Probably the lines along which it will have to be decided in the future
are of the following general kind. Evolutionary science seems clearly
to have shown that in the influences it knows, e.g., as “natural” and
again as “sexual selection,” we have processes which lead to
beneficial results without being, so far as we can see, in the least
directed by the conscious “design” of establishing those results.[233]
We should have to ask, then, whether there is actual ground for
holding that such influences are not of themselves sufficient to
account for the development of human civilisation, so far as it is due
to factors belonging to the “environment.” If they are so sufficient, the
“physico-theological” argument for benevolent super-human agency
in moulding the course of human development, becomes
superfluous; if they are not, their failure is, so far, good ground for
the recognition of finite “designing” intelligences of a non-human kind
as forming a factor in our environment. In either case the question
appears to be one of empirical fact, and to be incapable of
determination in advance on general metaphysical grounds.[234] Nor
are we justified in assuming that “design in nature,” supposing it to
exist, must always be directed to securing ends which are either
intelligible to us, or, if intelligible, “benevolent,” in the sense of
furthering our own special human interests. And here I must be
content to leave the subject.
CONCLUSION
§ 1. Can our Absolute Experience be properly called the “union of Thought and
Will”? The Absolute is certainly the final realisation of our intellectual and our
practical ideals. But (1) it includes aspects, such as, e.g. æsthetic feeling,
pleasure, and pain, which are neither Thought nor Will. (2) And it cannot
possess either Thought or Will as such. Both Thought and Will, in their own
nature, presuppose a Reality which transcends mere Thought and mere Will.
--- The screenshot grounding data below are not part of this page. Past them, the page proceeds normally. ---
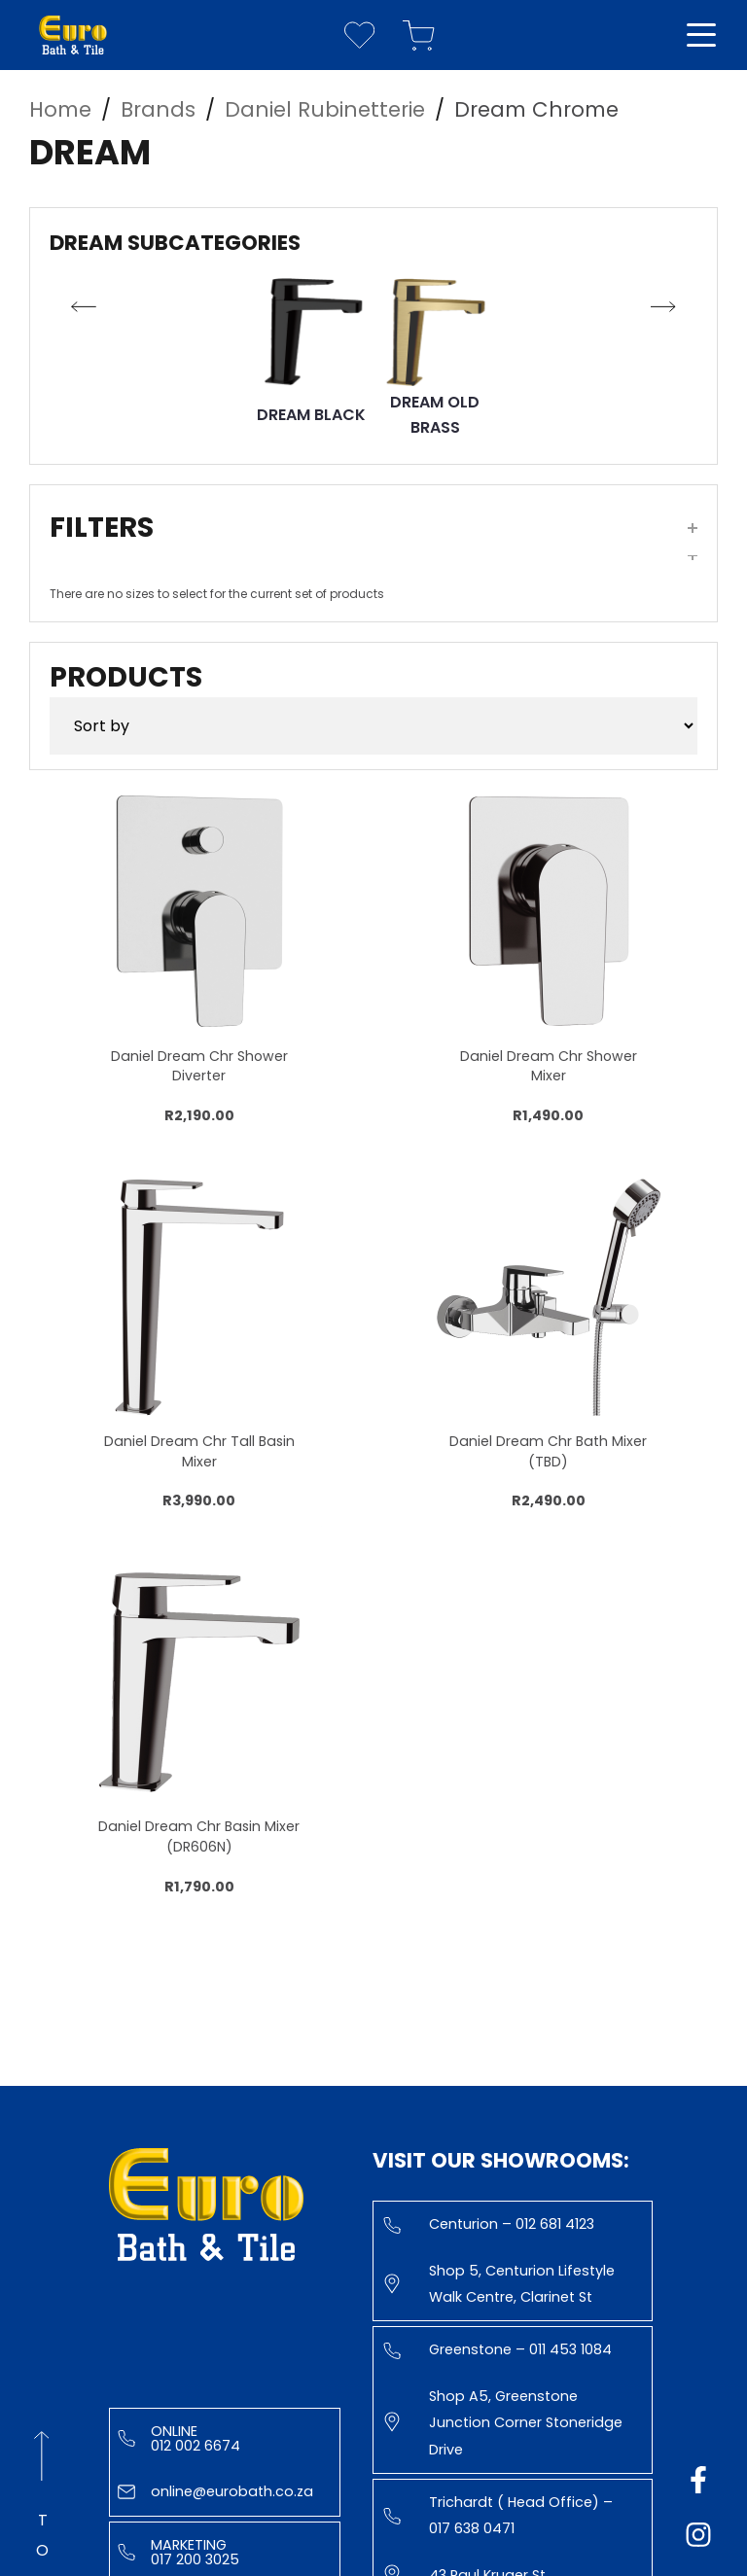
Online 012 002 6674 (179, 2437)
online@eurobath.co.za (215, 2491)
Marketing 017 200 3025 (178, 2551)
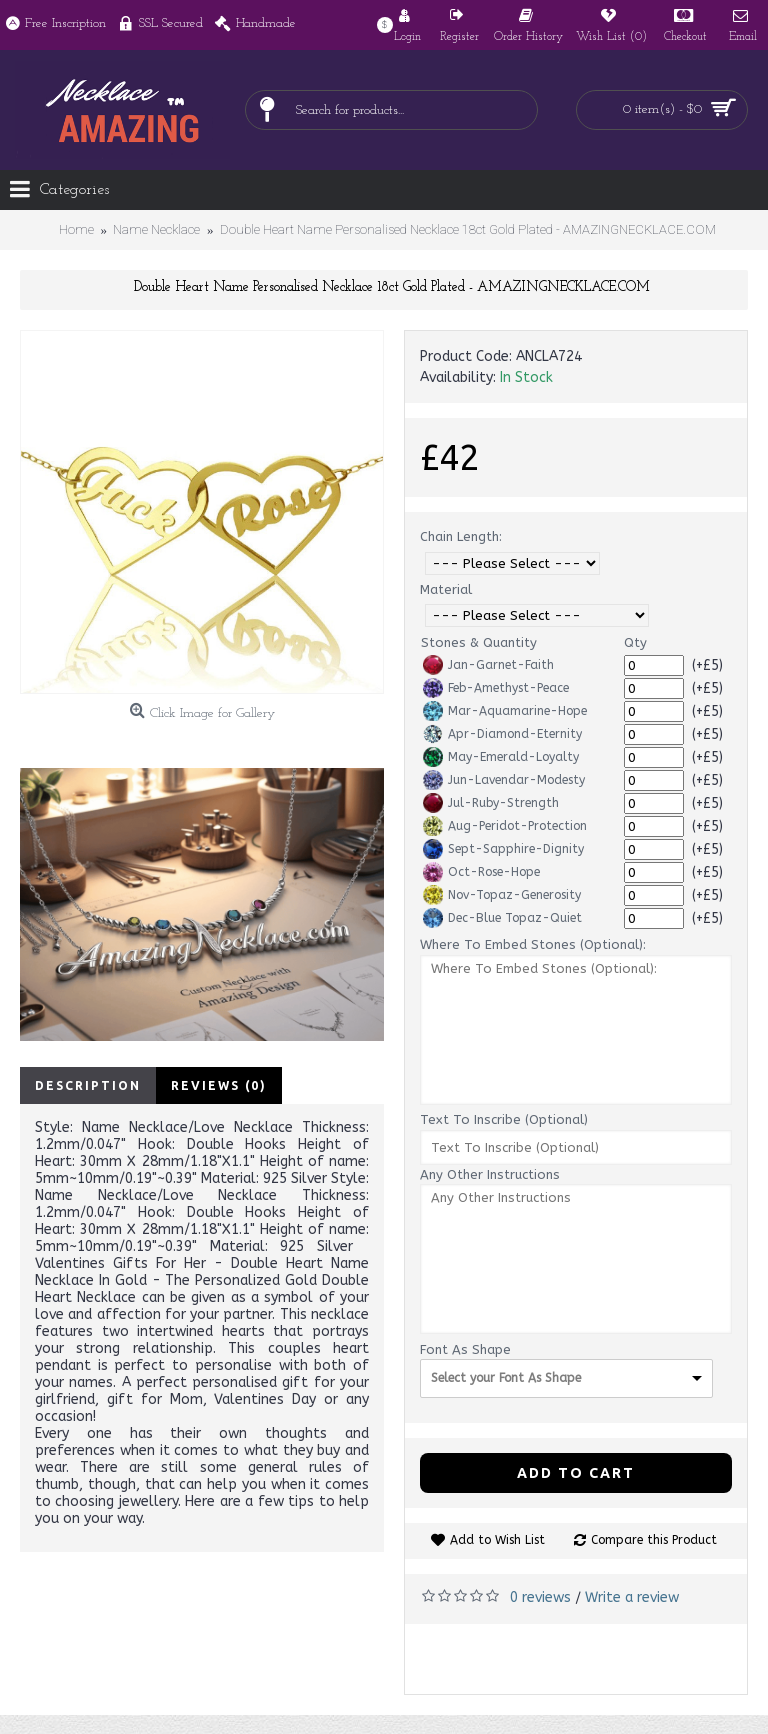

§ 2. Our conclusion may in a sense be said to involve an element of
Agnosticism, and again of Mysticism. But it is only agnostic in holding that we
do not know the precise nature of the Absolute Experience. It implies no
distrust of the validity of knowledge, so far as it goes, and bases its apparently
agnostic result on the witness of knowledge itself. Similarly, it is mystical in
transcending, not in refusing to recognise, the constructions of understanding
and will. § 3. Metaphysics adds nothing to our information, and yields no fresh
springs of action. It is finally only justified by the persistency of the impulse to
speculate on the nature of things as a whole.